Она быстро заговорила, перебив его:

— И углы, возможно, немного сгладились. Я рада, что про меня больше нельзя сказать, что я вот-вот пну ногой стиральную машину. — Брайони с усмешкой высвободилась из его объятий, подошла к камину и подбросила туда парочку поленьев.

Грант Гудман наблюдал за тем, как она грациозно согнулась, а затем выпрямилась, и изящный изгиб ее спины, талии и бедра четко обозначились сквозь мягкую шерсть платья цвета слоновой кости, которое было на ней. Затем она обернулась, и взгляды их встретились, но Брайони вновь не смогла прочесть того, что было в его глазах.

— Грант, — сказала она сдавленным голосом, — я не…

Он встал и подошел к ней, прежде чем она успела закончить:

— Я могу уйти, если хочешь. Ты этого хочешь, Брайони?

Она облизнула губы, и на секунду у нее мелькнуло искушение рассказать ему о своих нерадостных ночных мыслях, но вместо этого она сказала:

— Уйти? Ты не хочешь меня больше? Я хочу сказать… — Она заморгала, чтобы скрыть свое смущение, потому что то, что она увидела в его глазах, сказало ей, что он особенно хочет ее сегодня.

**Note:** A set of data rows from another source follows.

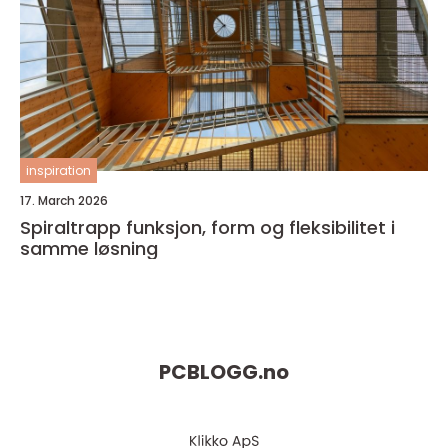
inspiration
17. March 2026
Spiraltrapp funksjon, form og fleksibilitet i
samme løsning
PCBLOGG.
no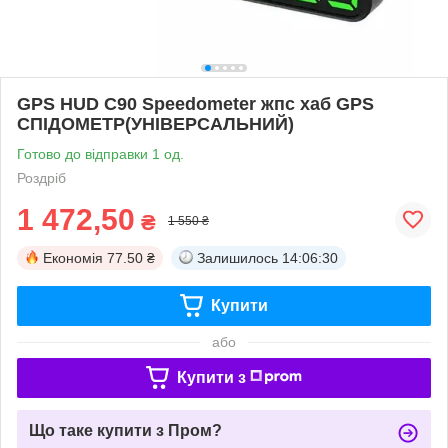
GPS HUD C90 Speedometer жпс хаб GPS
СПІДОМЕТР(УНІВЕРСАЛЬНИЙ)
Готово до відправки 1 од.
Роздріб
1 472,50
₴
1 550 ₴
Економія
77.50 ₴
Залишилось
14:06:30
Купити
або
Купити з
Що таке купити з Пром?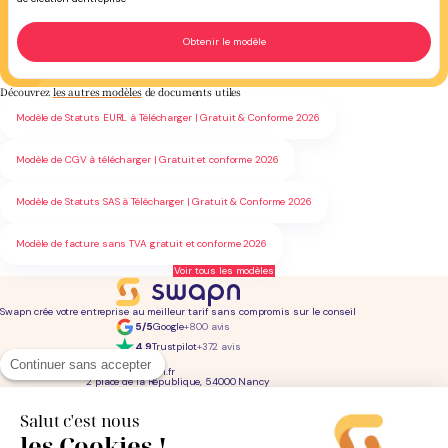
Découvrez
les autres modèles
de documents utiles
Modèle de Statuts EURL à Télécharger | Gratuit & Conforme 2026
Modèle de CGV à télécharger | Gratuit et conforme 2026
Modèle de Statuts SAS à Télécharger | Gratuit & Conforme 2026
Modèle de facture sans TVA gratuit et conforme 2026
Voir tous les modèles
Swapn crée votre entreprise au meilleur tarif sans compromis sur le conseil
5/5
Google
+800 avis
4,9
Trustpilot
+372 avis
01 76 31 04 86
Continuer sans accepter
bonjour@swapn.fr
2 place de la République, 54000 Nancy
La news' des entrepreneurs
Offres exclusives, conseils, astuces : chaque mois dans votre boite mail
Salut c'est nous
les Cookies !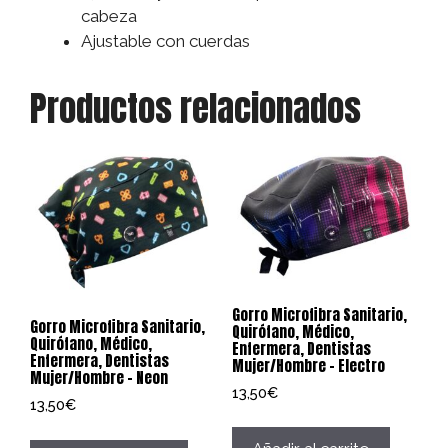
cabeza
Ajustable con cuerdas
Productos relacionados
Gorro Microfibra Sanitario,
Gorro Microfibra Sanitario,
Quirófano, Médico,
Quirófano, Médico,
Enfermera, Dentistas
Enfermera, Dentistas
Mujer/Hombre – Electro
Mujer/Hombre – Neon
13,50
€
13,50
€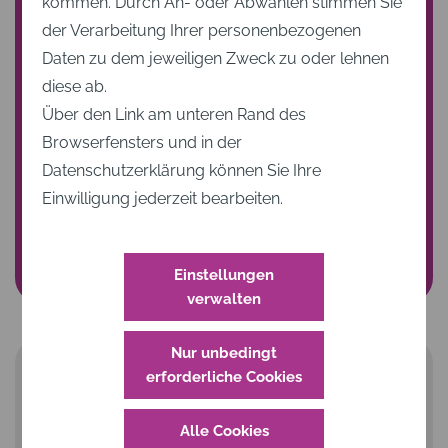
kommen. Durch An- oder Abwählen stimmen Sie
Hier erfahren Sie mehr über uns:
der Verarbeitung Ihrer personenbezogenen
Daten zu dem jeweiligen Zweck zu oder lehnen
diese ab.
Über den Link am unteren Rand des
Browserfensters und in der
Datenschutzerklärung können Sie Ihre
Einwilligung jederzeit bearbeiten.
Einstellungen
verwalten
Nur unbedingt
erforderliche Cookies
Alle Cookies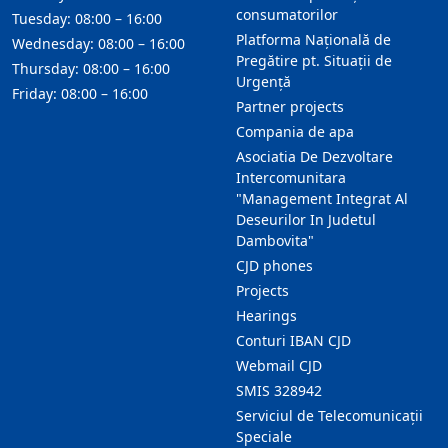
consumatorilor
Tuesday: 08:00 – 16:00
Platforma Națională de
Wednesday: 08:00 – 16:00
Pregătire pt. Situații de
Thursday: 08:00 – 16:00
Urgență
Friday: 08:00 – 16:00
Partner projects
Compania de apa
Asociatia De Dezvoltare
Intercomunitara
"Management Integrat Al
Deseurilor In Judetul
Dambovita"
CJD phones
Projects
Hearings
Conturi IBAN CJD
Webmail CJD
SMIS 328942
Serviciul de Telecomunicații
Speciale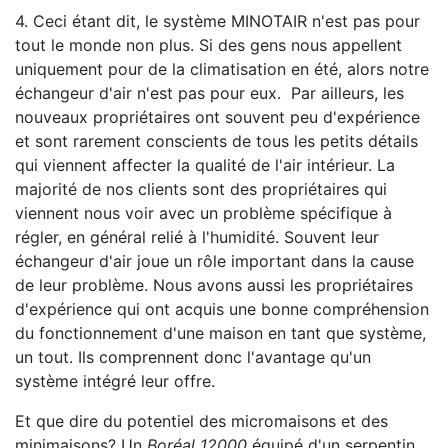
4. Ceci étant dit, le système MINOTAIR n'est pas pour
tout le monde non plus. Si des gens nous appellent
uniquement pour de la climatisation en été, alors notre
échangeur d'air n'est pas pour eux. Par ailleurs, les
nouveaux propriétaires ont souvent peu d'expérience
et sont rarement conscients de tous les petits détails
qui viennent affecter la qualité de l'air intérieur. La
majorité de nos clients sont des propriétaires qui
viennent nous voir avec un problème spécifique à
régler, en général relié à l'humidité. Souvent leur
échangeur d'air joue un rôle important dans la cause
de leur problème. Nous avons aussi les propriétaires
d'expérience qui ont acquis une bonne compréhension
du fonctionnement d'une maison en tant que système,
un tout. Ils comprennent donc l'avantage qu'un
système intégré leur offre.
Et que dire du potentiel des micromaisons et des
minimaisons? Un
Boréal 12000
équipé d'un serpentin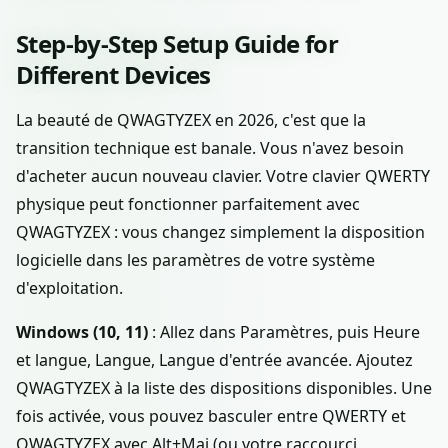
Step-by-Step Setup Guide for
Different Devices
La beauté de QWAGTYZEX en 2026, c'est que la
transition technique est banale. Vous n'avez besoin
d'acheter aucun nouveau clavier. Votre clavier QWERTY
physique peut fonctionner parfaitement avec
QWAGTYZEX : vous changez simplement la disposition
logicielle dans les paramètres de votre système
d'exploitation.
Windows (10, 11)
: Allez dans Paramètres, puis Heure
et langue, Langue, Langue d'entrée avancée. Ajoutez
QWAGTYZEX à la liste des dispositions disponibles. Une
fois activée, vous pouvez basculer entre QWERTY et
QWAGTYZEX avec Alt+Maj (ou votre raccourci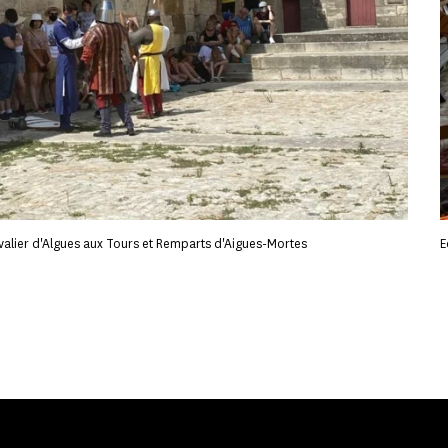
valier d'Algues aux Tours et Remparts d'Aigues-Mortes
E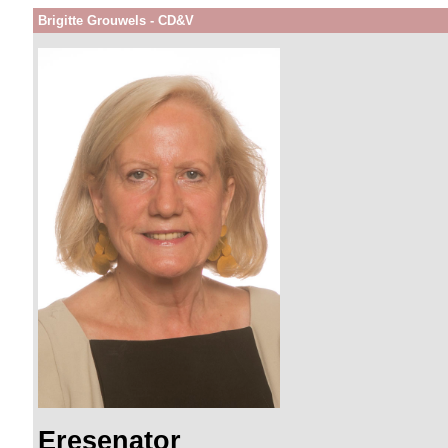
Brigitte Grouwels - CD&V
Eresenator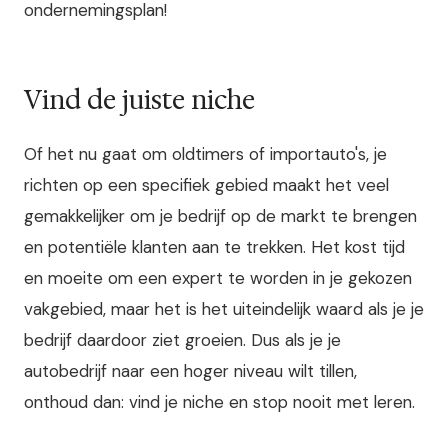
ondernemingsplan!
Vind de juiste niche
Of het nu gaat om oldtimers of importauto's, je
richten op een specifiek gebied maakt het veel
gemakkelijker om je bedrijf op de markt te brengen
en potentiële klanten aan te trekken. Het kost tijd
en moeite om een expert te worden in je gekozen
vakgebied, maar het is het uiteindelijk waard als je je
bedrijf daardoor ziet groeien. Dus als je je
autobedrijf naar een hoger niveau wilt tillen,
onthoud dan: vind je niche en stop nooit met leren.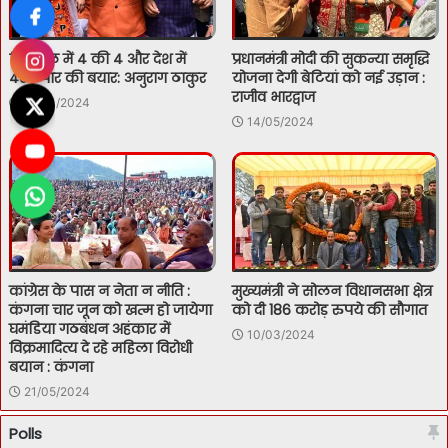
हिमाचल में 4 की 4 और देश में
प्रधानमंत्री मोदी की सुकन्या समृद्धि
400 पार की बयार: अनुराग ठाकुर
योजना देगी बेटियां को नई उड़ान :
राजीव भारद्वाज
11/04/2024
14/05/2024
कांग्रेस के पास न नेता न नीति :
मुख्यमंत्री ने सोलन विधानसभा क्षेत्र
कंगना चार जून को खत्म हो जायेगा
को दी 186 करोड़ रुपये की सौगात
घमंडिया गठबंधन अहंकार में
10/03/2024
विक्रमादित्य दे रहे महिला विरोधी
बयान : कंगना
21/05/2024
Polls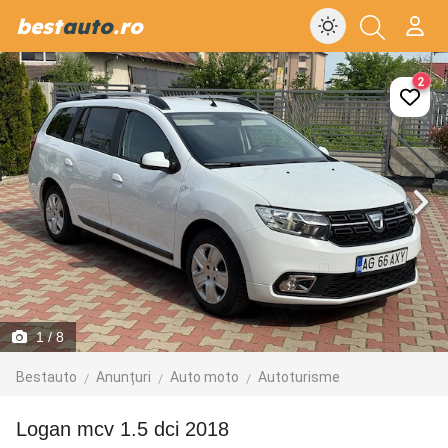
best
auto
.ro
2
1
/ 8
Bestauto
Anunțuri
Auto moto
Autoturisme
Logan mcv 1.5 dci 2018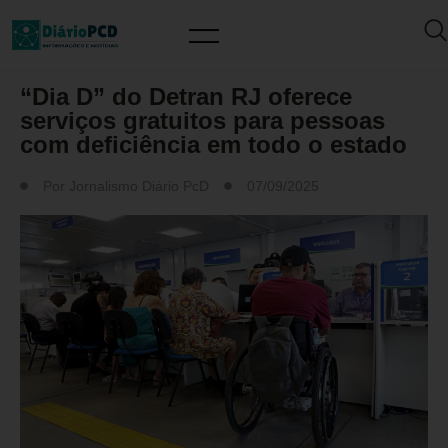
MUNDO PCD
“Dia D” do Detran RJ oferece
serviços gratuitos para pessoas
com deficiência em todo o estado
Por
Jornalismo Diário PcD
07/09/2025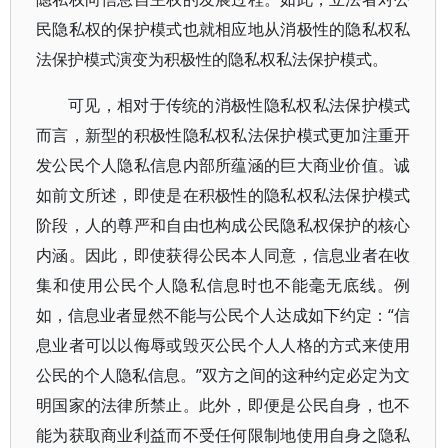
民隐私权的保护模式也就相应地从消极性的隐私权私
法保护模式演变为积极性的隐私权私法保护模式。
可见，相对于传统的消极性隐私权私法保护模式
而言，新型的积极性隐私权私法保护模式更加注重开
发公民个人隐私信息内部所蕴涵的巨大商业价值。诚
如前文所述，即使是在积极性的隐私权私法保护模式
阶段，人的尊严和自由也构成公民隐私权保护的核心
内涵。因此，即使获得公民本人同意，信息业者在收
集和使用公民个人隐私信息时也不能毫无底线。例
如，信息业者显然不能与公民个人达成如下约定：“信
息业者可以以侮辱或毁灭公民个人人格的方式来使用
公民的个人隐私信息。”双方之间的这种约定必定为文
明国家的法律所禁止。此外，即便是公民自身，也不
能为获取商业利益而不受任何限制地使用自身之隐私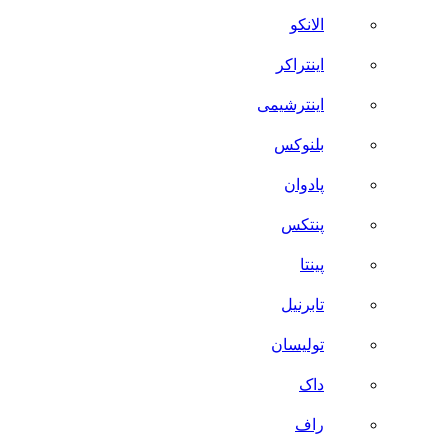
الانکو
اینتراکر
اینترشیمی
بلنوکس
پادوان
پنتکس
پینتا
تابرنیل
تولیسان
داک
راف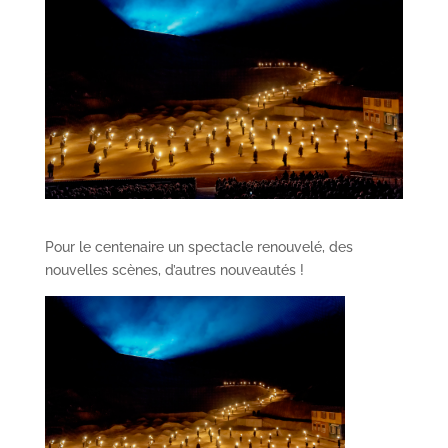
Pour le centenaire un spectacle renouvelé, des
nouvelles scènes, d’autres nouveautés !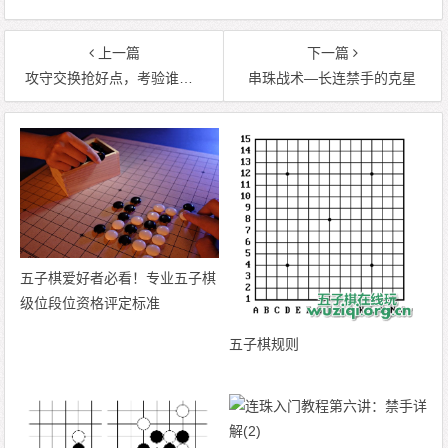
上一篇
下一篇
攻守交换抢好点，考验谁先出错
串珠战术—长连禁手的克星
五子棋爱好者必看！专业五子棋
级位段位资格评定标准
五子棋规则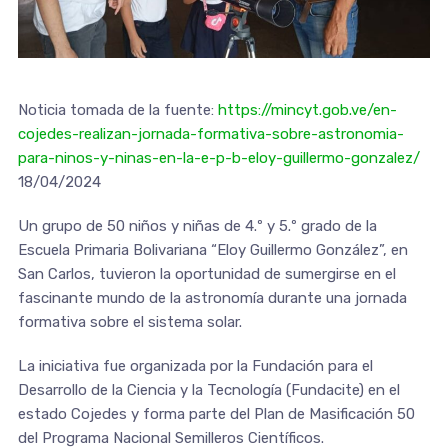
Noticia tomada de la fuente:
https://mincyt.gob.ve/en-
cojedes-realizan-jornada-formativa-sobre-astronomia-
para-ninos-y-ninas-en-la-e-p-b-eloy-guillermo-gonzalez/
18/04/2024
Un grupo de 50 niños y niñas de 4.º y 5.º grado de la
Escuela Primaria Bolivariana “Eloy Guillermo González”, en
San Carlos, tuvieron la oportunidad de sumergirse en el
fascinante mundo de la astronomía durante una jornada
formativa sobre el sistema solar.
La iniciativa fue organizada por la Fundación para el
Desarrollo de la Ciencia y la Tecnología (Fundacite) en el
estado Cojedes y forma parte del Plan de Masificación 50
del Programa Nacional Semilleros Científicos.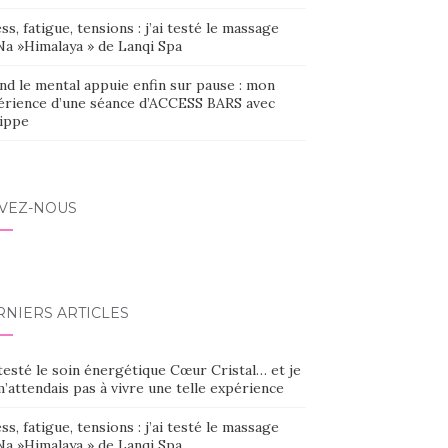
ss, fatigue, tensions : j’ai testé le massage
Na »Himalaya » de Lanqi Spa
nd le mental appuie enfin sur pause : mon
érience d’une séance d’ACCESS BARS avec
lippe
IVEZ-NOUS
RNIERS ARTICLES
 testé le soin énergétique Cœur Cristal… et je
’attendais pas à vivre une telle expérience
ss, fatigue, tensions : j’ai testé le massage
Na »Himalaya » de Lanqi Spa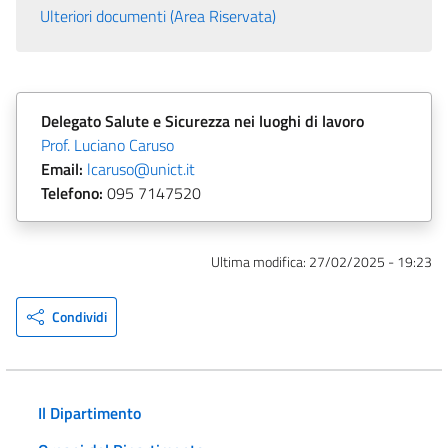
Ulteriori documenti (Area Riservata)
Delegato
Salute e Sicurezza nei luoghi di lavoro
Prof. Luciano Caruso
Email:
lcaruso@unict.it
Telefono:
095 7147520
Ultima modifica:
27/02/2025 - 19:23
Condividi
Il Dipartimento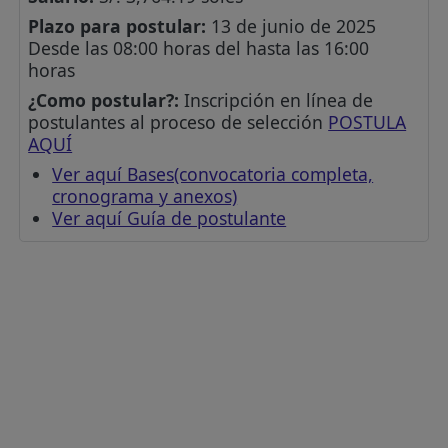
Plazo para postular:
13 de junio de 2025
Desde las 08:00 horas del hasta las 16:00
horas
¿Como postular?:
Inscripción en línea de
postulantes al proceso de selección
POSTULA
AQUÍ
Ver aquí Bases(convocatoria completa,
cronograma y anexos)
Ver aquí Guía de postulante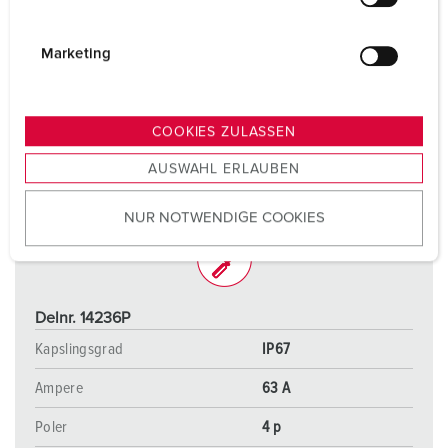
l
i
g
Marketing
u
n
g
COOKIES ZULASSEN
s
AUSWAHL ERLAUBEN
a
u
NUR NOTWENDIGE COOKIES
s
w
a
h
l
Delnr. 14236P
Kapslingsgrad
IP67
Ampere
63 A
Poler
4 p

— Если ты не в настроении.

— Да, я просто не в настроении.

Грант улыбнулся и сменил тему.

— Ты можешь освободиться завтра утром?

Ее глаза расширились.

— Пожалуй, да. А что?

— Ты не хотела бы забраться со мной на гору Морионсо со стороны озера Дав, если погода будет благоприятной?

— Хорошо…

— Тогда так и сделаем. Спокойной ночи, дорогая, — сказал он и вышел.

Когда за Грантом закрылась дверь, Брайони тяжело опустилась на стул и попыталась разобраться в своих смятенных чувствах — потрясение и смущение, чувство утраты, которое было почти осязаемым, понимание, что ей сейчас продемонстрировали железную волю, и — предупреждение? — растерянно думала она. Неужели я должна все делать на его условиях или не делать вообще? Но я это делаю, прокричало что-то внутри нее, несмотря на то что это идет вразрез с моими желаниями. Я предпочла бы не быть в этом положении. Что еще ему нужно? Чтобы я никогда не делилась с ним своими мыслями? Чтобы я принимала и отдавала только физическую любовь?